CSL's Perreault Sees ‘Smart’ Acquisitions to Boost Growthby and
China is a strategic imperative for the blood products group
Company's products may help sufferers currently untreated
CSL Ltd., the Australian maker of blood-derived therapies, sees “smart” acquisitions as a way to spur growth, though the biotech sector has to be more disciplined in its transactions, Chief Executive Officer Paul Perreault said.
“When I think about M&A as part of our strategy, it is really about adding value,” Perreault told a Bloomberg event in Melbourne. “It’s not about bolt-ons. You have to take it somewhere else, in my view. If you cannot add value, you probably shouldn’t be buying it.”
Melbourne-based CSL, whose shares have almost tripled in the past five years, expanded globally in 2003 with the acquisition of the Aventis Behring blood products business from France’s Sanofi. In 2014 it announced it had agreed to pay $275 million for Novartis AG’s influenza vaccines unit.
Perreault, an American who succeeded Brian McNamee as CEO in 2013, said China was a “strategic imperative” for the company as its market opened up to treatments for conditions such as haemophilia. The country has as many as 65,000 sufferers of the bleeding disease, though only about 6,000 are getting treated, which provided “a big opportunity” to expand the sale of treatments, he said.

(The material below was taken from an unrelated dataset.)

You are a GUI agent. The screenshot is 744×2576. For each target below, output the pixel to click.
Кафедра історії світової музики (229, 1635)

While China has a long history of public health concerns regarding blood-products that limit opportunities for foreign companies to sell plasma therapies there, the government is starting to recognize the needs of patients with rare disease, Perreault said.
“We have products that can help people in China, but the hard part is finding a way in,” Perreault said. While the company’s recombinant-protein-based medicines may offer a way in, “it will be a while before recombinants may take a big share of the Chinese market.”

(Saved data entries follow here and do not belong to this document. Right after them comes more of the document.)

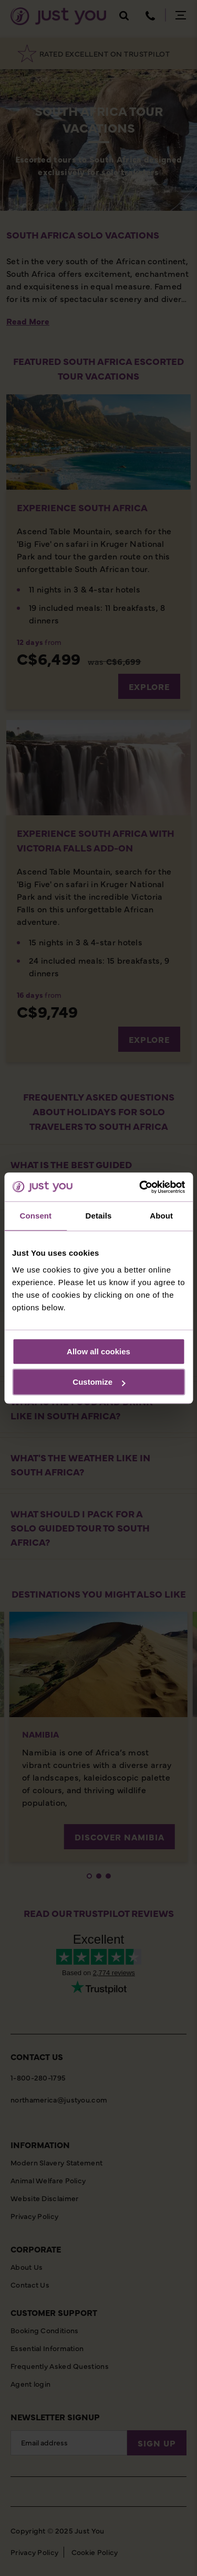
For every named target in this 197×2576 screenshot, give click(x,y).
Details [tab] (99, 1215)
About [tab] (161, 1215)
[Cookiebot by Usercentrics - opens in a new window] (140, 1187)
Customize (98, 1381)
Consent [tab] (35, 1215)
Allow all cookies (98, 1351)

CSL shares dropped 0.6 percent to A$99.41 as of 10:09 a.m. in Sydney trading, taking this year’s decline to 5.4 percent and valuing the company at A$45.5 billion ($35 billion).
In January 2013 the company created a new unit, named bioCSL, to encompass its vaccine, pharmaceutical and diagnostics businesses. In March that year Perreault said the company was considering separating the unit, which has since been renamed Sequirus, from the CSL Behring plasma division. That business accounted for more than 90 percent of sales and earnings before interest, tax, depreciation and amortization in the year to July 30, according to data compiled by Bloomberg.
The company won’t seek to diversify away from its core blood-plasma and vaccines business into fashionable areas, like immune therapies for cancer, and it would not rush to spin off the bioCSL unit, Perreault said.
“I did not buy it to spin it out, put it that way,” Perreault said.
The company, formed by the Australian government as the Commonwealth Serum Laboratories during World War I, is the country’s main supplier of snake-bite antidotes and is celebrating its centenary year with an event in Melbourne on April 14.